### What you should do
Search the entries for the word "trabalho" and copy each line that has it.
%%
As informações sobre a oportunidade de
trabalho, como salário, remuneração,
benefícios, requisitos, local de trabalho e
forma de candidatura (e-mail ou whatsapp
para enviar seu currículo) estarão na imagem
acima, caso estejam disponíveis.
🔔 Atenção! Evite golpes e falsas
%%
%%
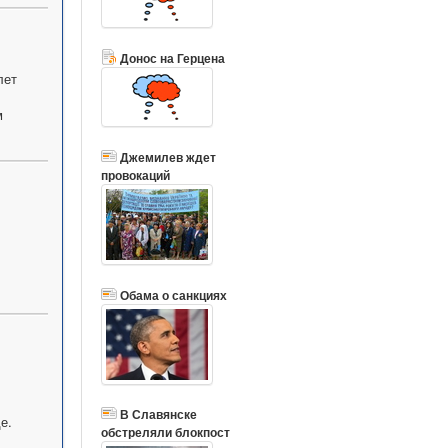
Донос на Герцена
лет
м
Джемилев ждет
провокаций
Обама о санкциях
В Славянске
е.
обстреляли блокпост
%%
### Answer to the exercise
trabalho, como salário, remuneração,
benefícios, requisitos, local de trabalho e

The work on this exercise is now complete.